The most recent incident actually made headlines, when a student found the ‘n-word’ written on some bananas in the shared kitchen of her halls. A tweet about this caught the attention of many people on social media, and the student quickly gained the support of both students and strangers. As you might imagine, many people were outraged by this blatant act of racism and hatred.
Sadly, this is not the first time that students have encountered racism at the university. There have been quite a few serious events in the past, including students ‘blacking up’ for parties and playing the theme from Django Unchained at a charity slave auction.
In 2013, volunteer students at the university started the Anti-Racism Society so that victims of racial abuse would have some on-campus support. The society holds movie nights and events as well as offering people the chance to talk about their experiences of racism.
While the society can help in some areas, students are now questioning what the university officials are doing about this issue. Co-president of the society, Mems Ayinla, said that part of the reason the students felt that they had to start the society was because of the university’s lack of response to the matter.

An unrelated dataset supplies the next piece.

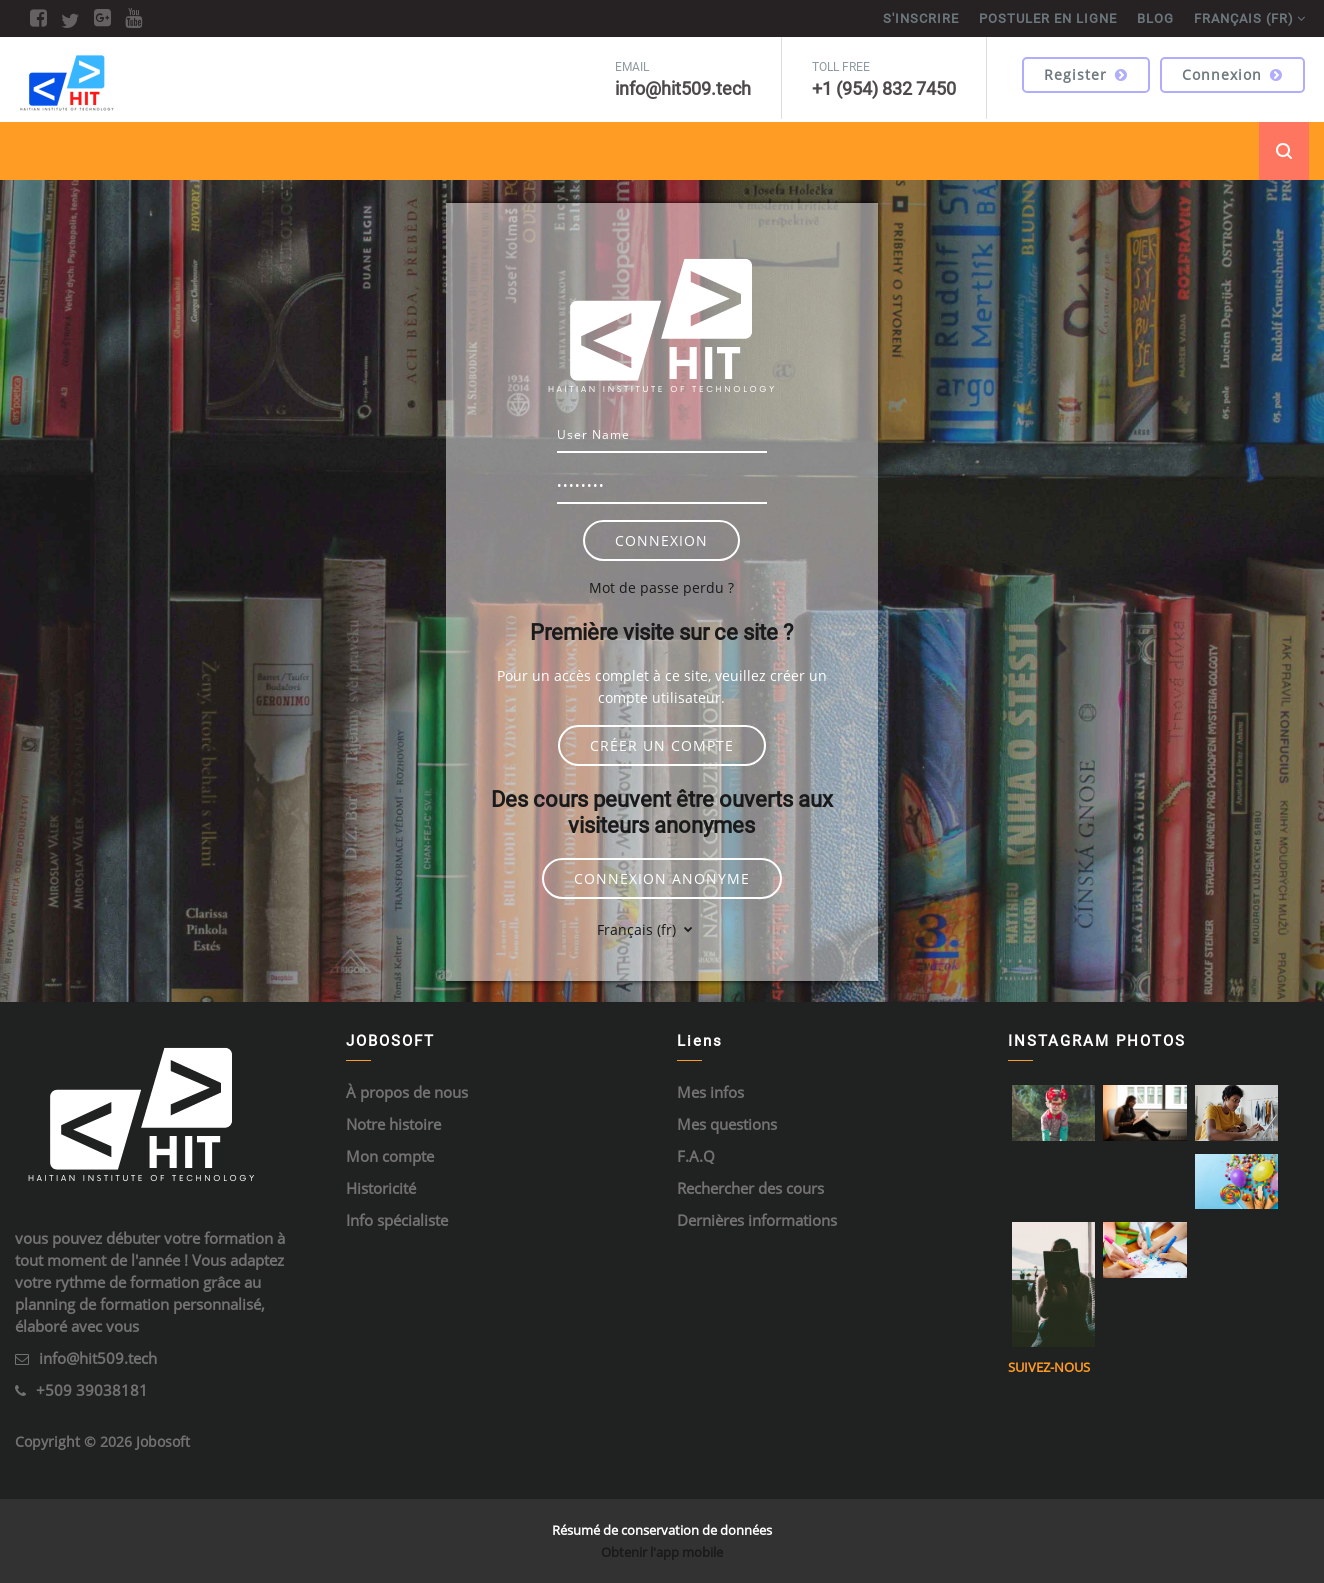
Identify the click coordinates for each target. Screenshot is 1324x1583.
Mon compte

“An honest conversation is needed about how the university may be failing ethnic-minority students. It’s not our responsibility to be cleaning up the mess of bigots,” she explained to Buzzfeed. “We want to focus on events, and work out ways to make things better for students of colour at Warwick… but we’re always being bogged down and side-tracked by racist issues.”
Now, the student body have started a petition asking that the university take a zero-tolerance policy on racism. It also states that the staff have a duty to develop the curriculum, which the students believe is Eurocentric.
“It’s about getting the university to acknowledge the casual racism that goes on on campus. But, most importantly, it’s about having a clear procedure for what happens if a student is racially abused,” said Mems.